_WORK REQUEST_
Copy the listing below exactly, but skip the pictures.

######

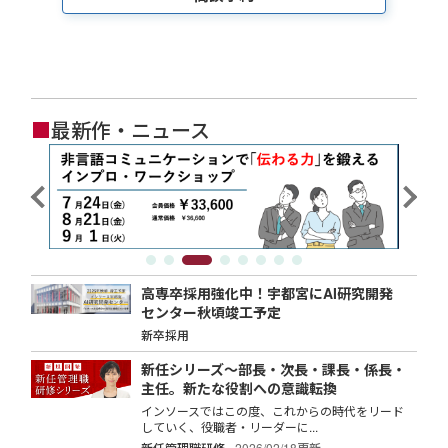
■
最新作・ニュース
高専卒採用強化中！宇都宮にAI研究開発
センター秋頃竣工予定
新卒採用
新任シリーズ～部長・次長・課長・係長・
主任。新たな役割への意識転換
インソースではこの度、これからの時代をリード
していく、役職者・リーダーに...
新任管理職研修
2026/02/18更新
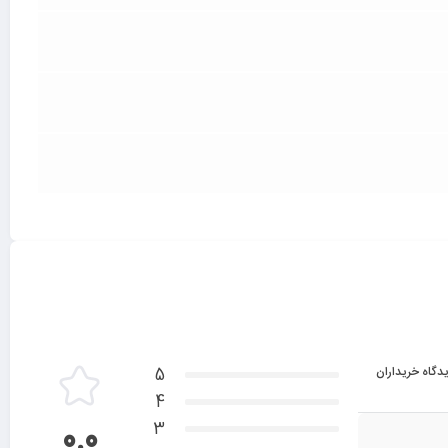
دگاه خریداران
5
4
3
0.0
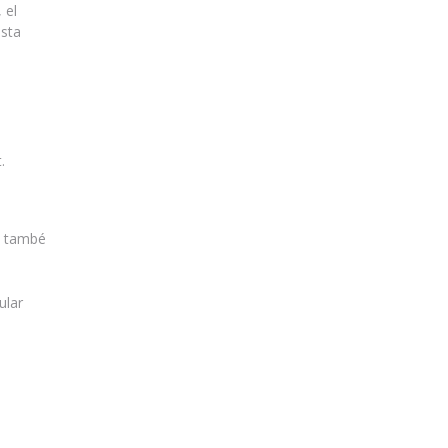
 el
esta
.
st també
ular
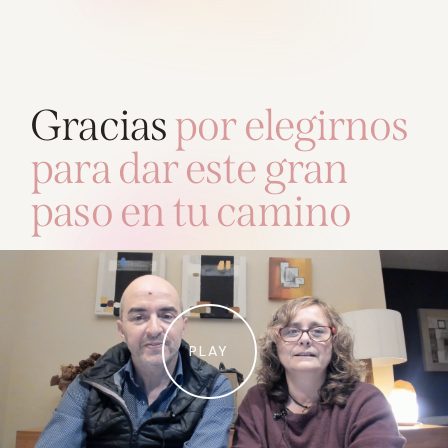
Gracias
por elegirnos
para dar este gran
paso en tu camino
PLAY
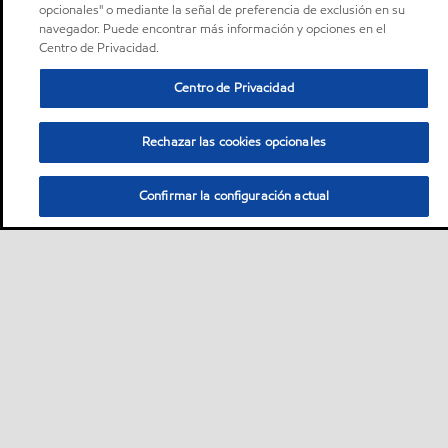
opcionales" o mediante la señal de preferencia de exclusión en su
navegador. Puede encontrar más información y opciones en el
Centro de Privacidad.
Centro de Privacidad
Rechazar las cookies opcionales
Confirmar la configuración actual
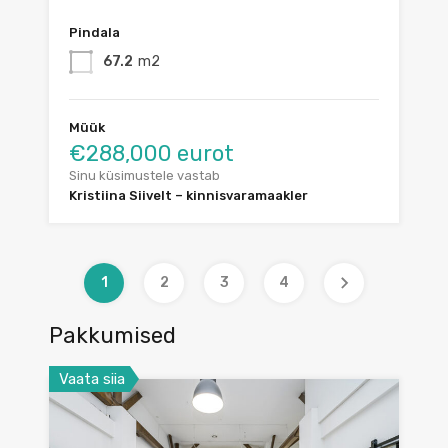
Pindala
67.2
m2
Müük
€288,000 eurot
Sinu küsimustele vastab
Kristiina Siivelt – kinnisvaramaakler
1
2
3
4
Pakkumised
Vaata siia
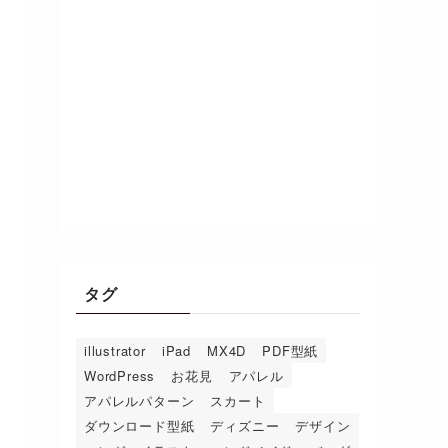
タグ
illustrator
iPad
MX4D
PDF型紙
WordPress
お花見
アパレル
アパレルパターン
スカート
ダウンロード型紙
ディズニー
デザイン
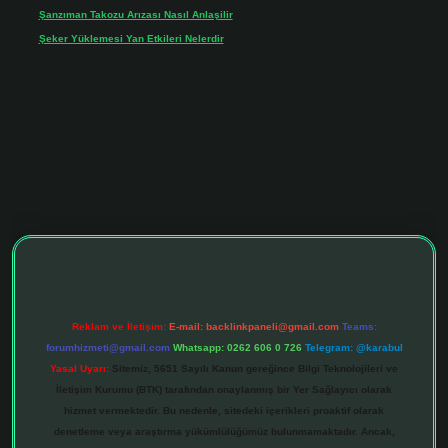
Şanzıman Takozu Arızası Nasıl Anlaşilir
için
Rüveyda
Şeker Yüklemesi Yan Etkileri Nelerdir
için
admin
iltonbet giriş adresi
tulipbett.net
Reklam ve İletişim:
E-mail:
backlinkpaneli@gmail.com
Teams:
forumhizmeti@gmail.com
Whatsapp: 0262 606 0 726
Telegram: @karabul
Yasal Uyarı:
Sitemiz, 5651 Sayılı Kanun gereğince Bilgi Teknolojileri ve
İletişim Kurumu (BTK) tarafından onaylanmış bir Yer Sağlayıcı olarak
hizmet vermektedir. Bu nedenle, sitedeki içerikleri proaktif olarak
denetleme veya araştırma yükümlülüğümüz bulunmamaktadır. Ancak,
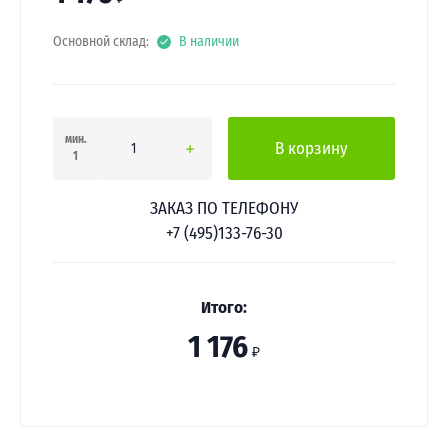
Основной склад:
В наличии
мин.
В корзину
1
ЗАКАЗ ПО ТЕЛЕФОНУ
+7 (495)133-76-30
Итого:
1 176
₽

######

_WRITTEN ANSWER_
■
最新作・ニュース
高専卒採用強化中！宇都宮にAI研究開発
センター秋頃竣工予定
新卒採用
新任シリーズ～部長・次長・課長・係長・
主任。新たな役割への意識転換
インソースではこの度、これからの時代をリード
していく、役職者・リーダーに...
新任管理職研修
2026/02/18更新
دگاه خریداران
5
4
3
0.0
 el
esta
.
st també
ular
Gracias
por elegirnos
para dar este gran
paso en tu camino
PLAY
opcionales" o mediante la señal de preferencia de exclusión en su
navegador. Puede encontrar más información y opciones en el
Centro de Privacidad.
Centro de Privacidad
Rechazar las cookies opcionales
Confirmar la configuración actual
Pindala
67.2
m2
Müük
€288,000 eurot
Sinu küsimustele vastab
Kristiina Siivelt – kinnisvaramaakler
1
2
3
4
Pakkumised
Vaata siia
タグ
illustrator
iPad
MX4D
PDF型紙
WordPress
お花見
アパレル
アパレルパターン
スカート
ダウンロード型紙
ディズニー
デザイン
Şanzıman Takozu Arızası Nasıl Anlaşilir
için
Rüveyda
Şeker Yüklemesi Yan Etkileri Nelerdir
için
admin
iltonbet giriş adresi
tulipbett.net
Reklam ve İletişim:
E-mail:
backlinkpaneli@gmail.com
Teams:
forumhizmeti@gmail.com
Whatsapp: 0262 606 0 726
Telegram: @karabul
Yasal Uyarı:
Sitemiz, 5651 Sayılı Kanun gereğince Bilgi Teknolojileri ve
İletişim Kurumu (BTK) tarafından onaylanmış bir Yer Sağlayıcı olarak
hizmet vermektedir. Bu nedenle, sitedeki içerikleri proaktif olarak
denetleme veya araştırma yükümlülüğümüz bulunmamaktadır. Ancak,
Основной склад:
В наличии
мин.
В корзину
1
ЗАКАЗ ПО ТЕЛЕФОНУ
+7 (495)133-76-30
Итого:
1 176
₽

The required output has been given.